> [What to do] With the pictures removed, write out the data below exactly.

(Collected data)
+ + + +

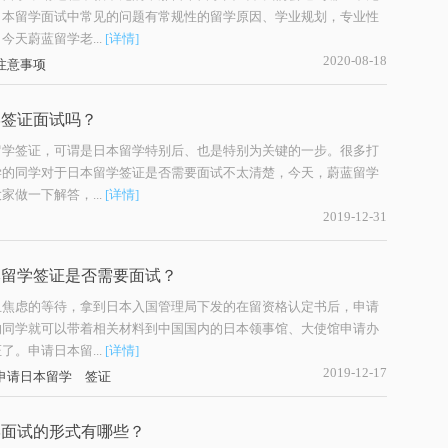
日本留学面试中常见的问题有常规性的留学原因、学业规划，专业性
今天蔚蓝留学老...
[详情]
2020-08-18
注意事项
学签证面试吗？
留学签证，可谓是日本留学特别后、也是特别为关键的一步。很多打
学的同学对于日本留学签证是否需要面试不太清楚，今天，蔚蓝留学
家做一下解答，...
[详情]
2019-12-31
本留学签证是否需要面试？
且焦虑的等待，拿到日本入国管理局下发的在留资格认定书后，申请
的同学就可以带着相关材料到中国国内的日本领事馆、大使馆申请办
了。申请日本留...
[详情]
2019-12-17
申请日本留学
签证
学面试的形式有哪些？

+ + + +

> [Final answer]
日本留学面试中常见的问题有常规性的留学原因、学业规划，专业性
今天蔚蓝留学老...
[详情]
2020-08-18
注意事项
学签证面试吗？
留学签证，可谓是日本留学特别后、也是特别为关键的一步。很多打
学的同学对于日本留学签证是否需要面试不太清楚，今天，蔚蓝留学
家做一下解答，...
[详情]
2019-12-31
本留学签证是否需要面试？
且焦虑的等待，拿到日本入国管理局下发的在留资格认定书后，申请
的同学就可以带着相关材料到中国国内的日本领事馆、大使馆申请办
了。申请日本留...
[详情]
2019-12-17
申请日本留学
签证
学面试的形式有哪些？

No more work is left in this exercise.